Она запнулась и умолкла. Он, онемев, стоял под дождем Потом слегка склонил голову, и в этом движении скорее мелькнула мука, а не признание того, что она права, и единственный звук, который у него вырвался, был судорожный вздох, похожий на всхлип ребенка.
Больше ей нечего было ему сказать; но в последний миг она вдруг нагнулась, помедлила немного и быстро поцеловала ему одну руку, потом другую. Резко повернулась и пошла в гостиницу искать Лаббока, а Пей-Гуляй тотчас же схватил ключ и, упершись подбородком в грудь, принялся закреплять гайки под проливным дождем.
Сейчас он больше не работает в гостиницах. Он продает вечерние газеты — зимой в центральных графствах, летом в курортных городках на побережье. Случается, опьяненный бодрящим летним воздухом, он бежит по пляжу, выкрикивая результаты бегов, животрепещущие сообщения о последних скандалах, катастрофах, международных сенсациях, убийствах. А если новости бывают особенно пикантными, он даже преподносит их с шуткой.

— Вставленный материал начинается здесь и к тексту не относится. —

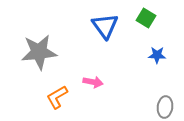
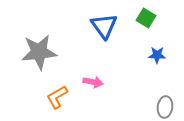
blue triangle: moved 1 px left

И редко, очень редко его руки вдруг начинают дрожать, но дрожат недолго. Вообще же они у него тверды как сталь, особенно когда он думает о Стелле Говард.
ПИКНИК
— Смотри не опоздай на пикник в субботу, — сказала тетя Леонора. — Я жду всех ровно в одиннадцать. Твой дядюшка Фредди хочет успеть порыбачить до завтрака, а потому выйти надо пораньше.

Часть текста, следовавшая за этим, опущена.